*Your assignment*: Which lines of the listing hold the string "membuka"? Copy those lines.

*Data excerpts*:

<<<<

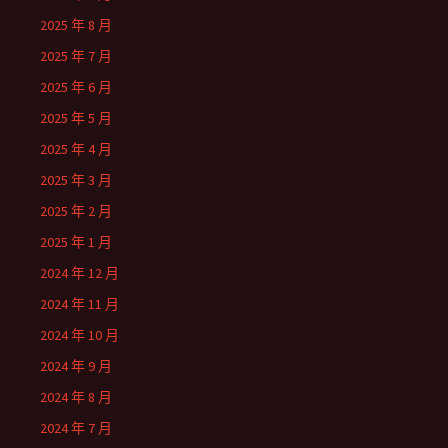
2025 年 8 月
2025 年 7 月
2025 年 6 月
2025 年 5 月
2025 年 4 月
2025 年 3 月
2025 年 2 月
2025 年 1 月
2024 年 12 月
2024 年 11 月
2024 年 10 月
2024 年 9 月
2024 年 8 月
2024 年 7 月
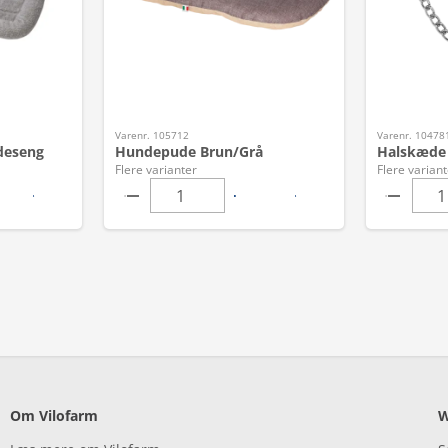
Varenr. 105712
Varenr. 10478
deseng
Hundepude Brun/Grå
Halskæde
Flere varianter
Flere variant
Om Vilofarm
W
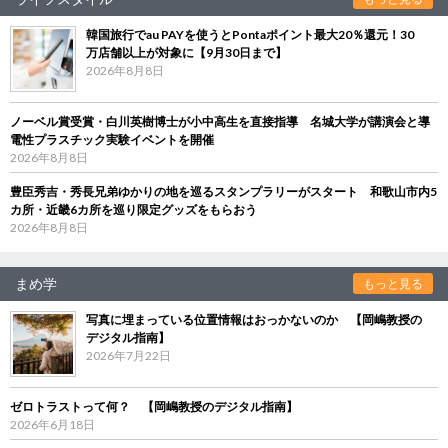
韓国旅行でau PAYを使うとPontaポイント最大20％還元！30
万店舗以上が対象に【9月30日まで】
2026年8月8日
ノーベル賞受賞・白川英樹博士が小中高生を直接指導 名城大学が講演会と導
電性プラスチック実験イベントを開催
2026年8月8日
豊臣秀吉・秀長兄弟ゆかりの地を巡るスタンプラリーがスタート 和歌山市内5
カ所・近畿6カ所を巡り限定グッズをもらおう
2026年8月8日
まめ学
もっと見る
写真に埋まっている位置情報はおっかないのか 【岡嶋教授の
デジタル指南】
2026年7月22日
ゼロトラストって何？ 【岡嶋教授のデジタル指南】
2026年6月18日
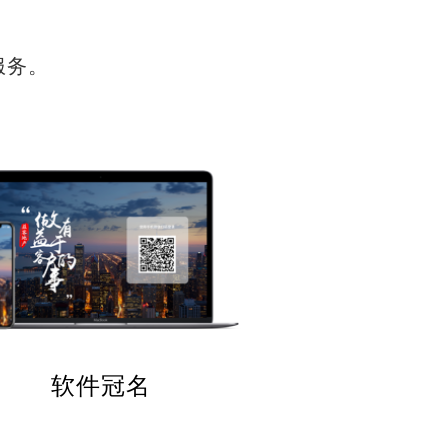
服务。
软件冠名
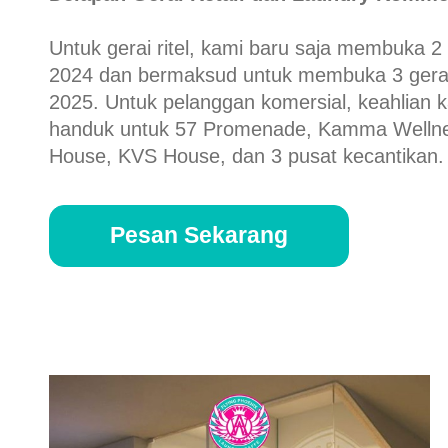
Untuk gerai ritel, kami baru saja membuka 2
2024 dan bermaksud untuk membuka 3 gerai
2025. Untuk pelanggan komersial, keahlian 
handuk untuk 57 Promenade, Kamma Wellne
House, KVS House, dan 3 pusat kecantikan.
Pesan Sekarang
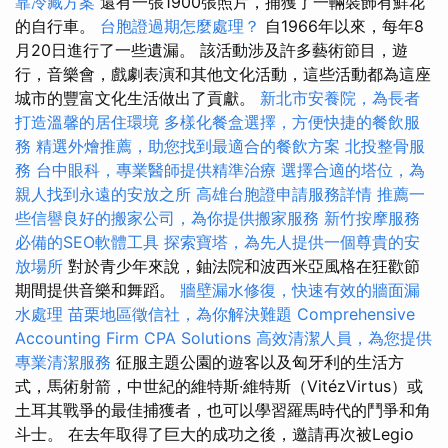
靠冷藏方案
還有一張1900張照片，捕獲了一輛裝飾有鮮花
的自行車。
台胞證過期怎麼處理？
自1966年以來，每年8
月20日進行了一些遺漏。 該活動涉及許多藝術節目，遊
行，音樂會，戲劇表演和其他文化活動，這些活動都為這座
城市的豐富文化生活做出了貢獻。
新北市安養院，為長者
打造溫馨的居住環境
多樣化餐盒選擇，方便快捷的餐飲服
務
精選外燴推薦，助您找到最適合的餐飲方案
北投整骨服
務
台中眼科，專業醫師提供精準治療
選擇合適的塔位，為
親人找到永遠的安放之所
高雄台胞證申請服務詳情
推薦一
些信譽良好的搬家公司，為你提供搬家服務
新竹按摩服務
必備的SEO軟體工具
探索寶塔，為先人提供一個尊貴的安
放場所
對於青少年來說，鈾法院和波西米亞風格在狂歡節
期間提供音樂和舞蹈。
牆壁漏水修復，快速有效的牆面漏
水處理
苗栗地區徵信社，為你解決難題
Comprehensive
Accounting Firm CPA Solutions
高效清潔人員，為您提供
專業清潔服務
征服主題公園的遊客以及匈牙利的生活方
式，馬術射箭，中世紀的維特斯·維特斯（VitézVirtus）或
土耳其戰爭的最佳捕獲者，也可以學習羅馬時代的鬥爭和角
斗士。 在去年取得了巨大的成功之後，邀請再次被Legio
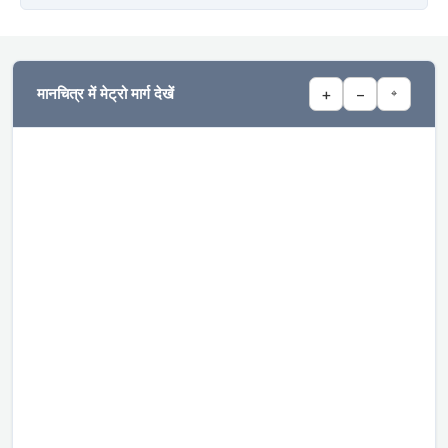
मानचित्र में मेट्रो मार्ग देखें
+
−
⌖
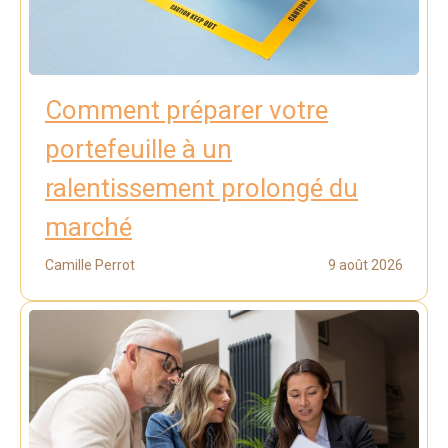
Comment préparer votre
portefeuille à un
ralentissement prolongé du
marché
Camille Perrot
9 août 2026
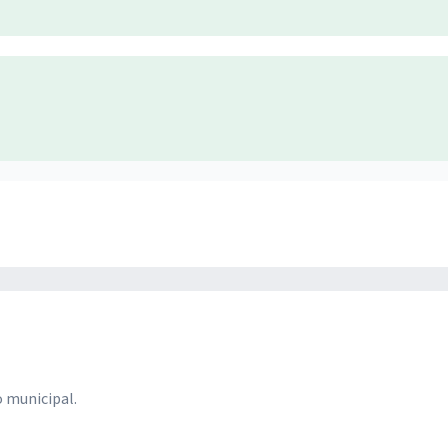
 municipal.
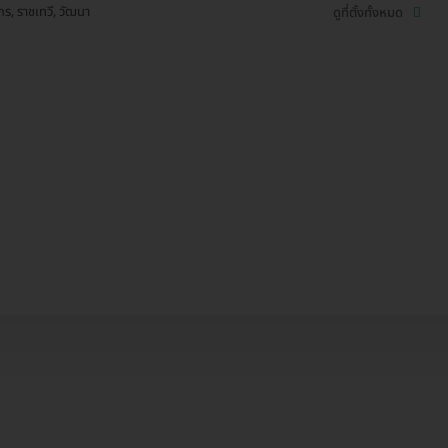
กร, ราชเทวี, วัฒนา
ดูที่ตั้งทั้งหมด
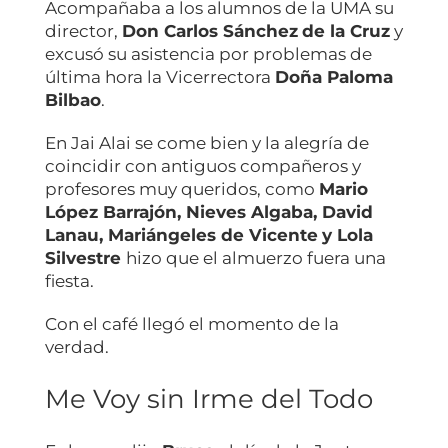
Acompañaba a los alumnos de la UMA su
director,
Don Carlos Sánchez
de la Cruz
y
excusó su asistencia por problemas de
última hora la Vicerrectora
Doña Paloma
Bilbao
.
En Jai Alai se come bien y la alegría de
coincidir con antiguos compañeros y
profesores muy queridos, como
Mario
López Barrajón, Nieves Algaba, David
Lanau,
Mariángeles de Vicente
y
Lola
Silvestre
hizo que el almuerzo fuera una
fiesta.
Con el café llegó el momento de la
verdad.
Me Voy sin Irme del Todo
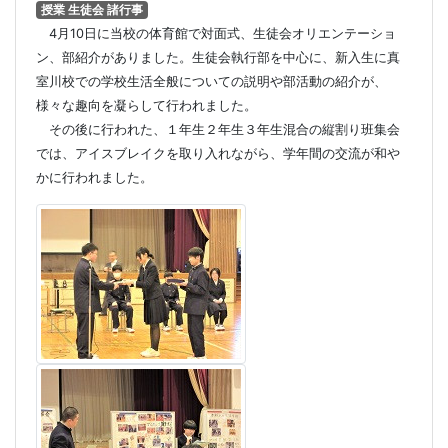
授業 生徒会 諸行事
4月10日に当校の体育館で対面式、生徒会オリエンテーショ
ン、部紹介がありました。生徒会執行部を中心に、新入生に真
室川校での学校生活全般についての説明や部活動の紹介が、
様々な趣向を凝らして行われました。
その後に行われた、１年生２年生３年生混合の縦割り班集会
では、アイスブレイクを取り入れながら、学年間の交流が和や
かに行われました。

>>>>

*Written solution*:
Untuk gerai ritel, kami baru saja membuka 2
2024 dan bermaksud untuk membuka 3 gerai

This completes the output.